October 31, 2006 (Tuesday)

General comments: Global FTS problems seem to have come back at about 19:00

Average transfer rates:

  • CCIN2P3 48MB/sec
  • SARA 16MB/sec, since 08:30 is down because of network changes
  • CNAF 16MB/sec, very few transfers, lots of gridftp errors
  • GridKa 50MB/sec, stable
  • RAL 11MB/sec, as usual

  • Average rate 140 MB/sec

October 30, 2006 (Monday)

General comments: Global instability in the system. Several major problems affected almost the entire day.

Average transfer rates:

  • CCIN2P3 62MB/sec, no site problems
  • SARA 19MB/sec, affected by SRM problems for 12 hours (06:00 - 17:50)
  • CNAF 8MB/sec, 45% efficiency, very few transfers, several different gridftp errors
  • GridKa 30MB/sec, 50% efficiency
  • RAL 7MB/sec

  • Average rate 126 MB/sec

Global problems for today:

  • yesterday's problems with the central FTS services persisted until 10:30
  • 12:30 - 17:00 : one of the ALICE services crashed due to overload from many failing transfers. The transfer submission system was changed to back-off in case there are too many faults with a cetain transfer channel or to all channels (general FTS failure).
  • 21:20 - 22:00 : networking problems, monitoring data missing for the period

October 29, 2006 (Sunday)

General comments: Stable transfer rates up to 17:30 hours.

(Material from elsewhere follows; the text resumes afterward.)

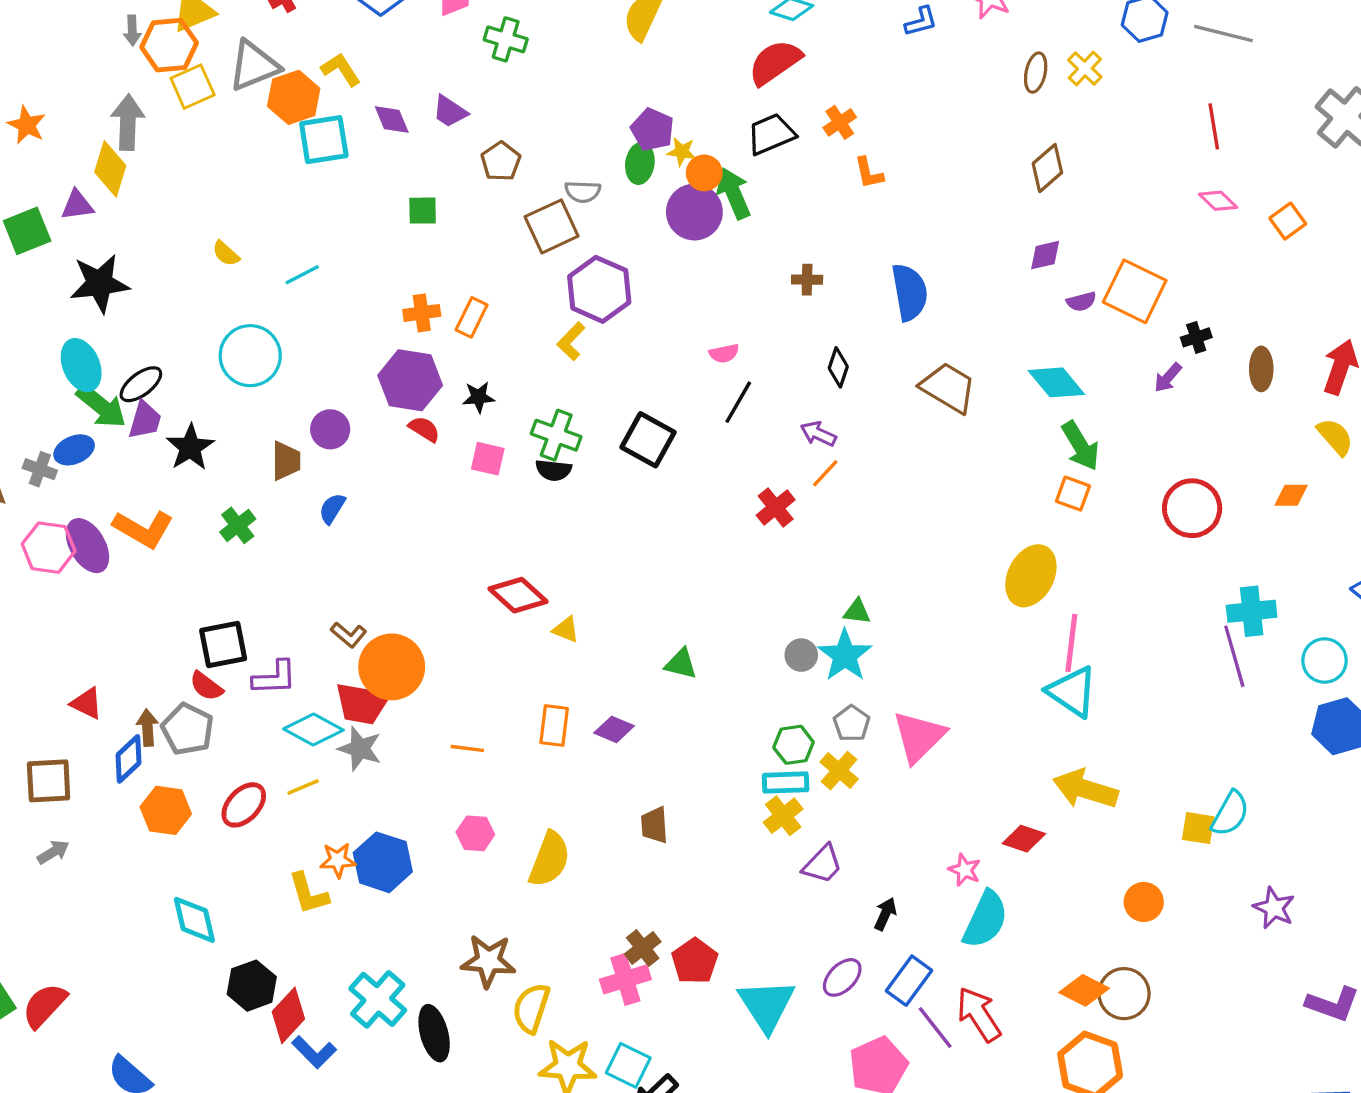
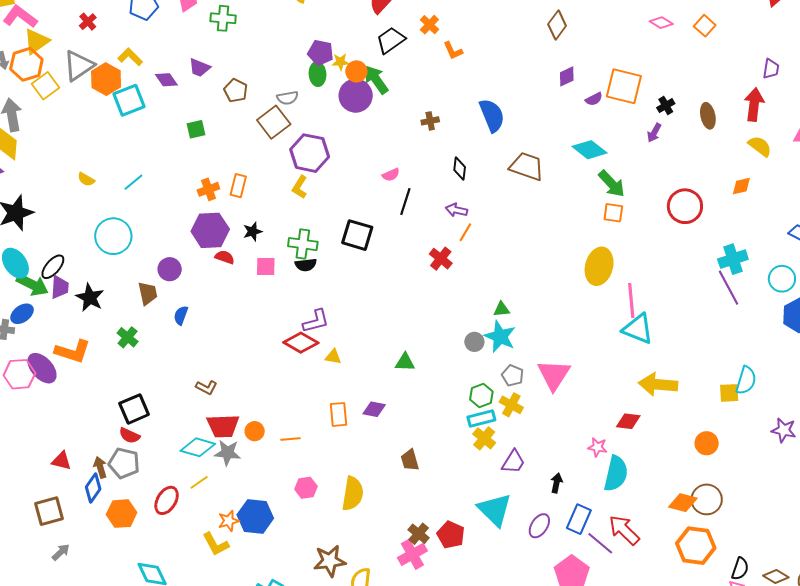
orange circle: (392, 667) -> (255, 431), moved, size x0.5
purple L-shape: (274, 678) -> (316, 321), moved
cyan triangle: (767, 1005) -> (495, 510), moved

At 17:30 all rates drop to few MB/sec (CERN FTS failure?). Patrially recovered to CCIN2P3 at 19:30, all other channels below 20MB/sec, many transfer failures.

Average transfer rates:

  • CCIN2P3 100 MB/sec, stable
  • SARA 60 MB/sec, down to 15 MB/sec after 17:30
  • CNAF 17 MB/sec, down t0 7 MB/sec after 17:30
  • GridKa 27 MB/sec, unstable rate, down to 12 MB/sec after 17:30
  • RAL 9 MB/Sec, stable, but low.

  • Average rate 210 MB/sec

Predominant error conditions:

  • GridKA The FTS transfer transferid failed ( Transfer failed. ERROR the server sent an error response: 553 553 No such file or directory.)
  • RAL The FTS transfer transferid failed ( Transfer failed. ERROR the server sent an error response: 425 425 Cannot open port: java.lang.Exception: Pool request timed out
  • CNAF The FTS transfer transferid failed ( Operation was aborted (the gridFTP transfer timed out).)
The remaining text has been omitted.